Cyborgs actually exist. About 10 percent of the current U.S. population are estimated to be cyborgs in the technical sense, including people with electronic pacemakers, artificial joints, drug-implant systems, implanted corneal lenses, and artificial skin. (N. Katherine Hayles, How We Became Posthuman, 115.)
It’s sometimes hard for me to distinguish the difference between this technical definition of the cyborg and the more elusive, metaphoric definition. Probably because, writing about narratives and cultural constructions, I trade mainly in metaphors. But the fact remains, and it should be made perfectly clear, cyborgs are a reality.
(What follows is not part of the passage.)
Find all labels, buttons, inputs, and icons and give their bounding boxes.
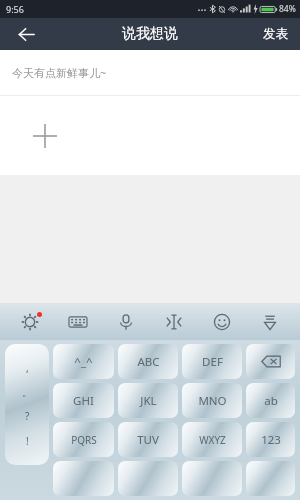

A much higher percentage participates in occupations that make them into metaphoric cyborgs, including the computer keyboarder joined in cybernetic circuit with the screen, the neurosurgeon guided by fiber-optic microscopy during an operation, and the adolescent game player in the local video-game arcade.
In this way– as Haraway’s chimera, as the ever-shifting figmental blur– we are all cyborgs. In the way that Pattie Belle Hastings’ cyborg survey defines it, we are cyborgs. Is it okay for us to think of ourselves in this way? Does it mean anything that I can quite easily define myself and most of the people around me as cybernetic (wo)man-machine organisms?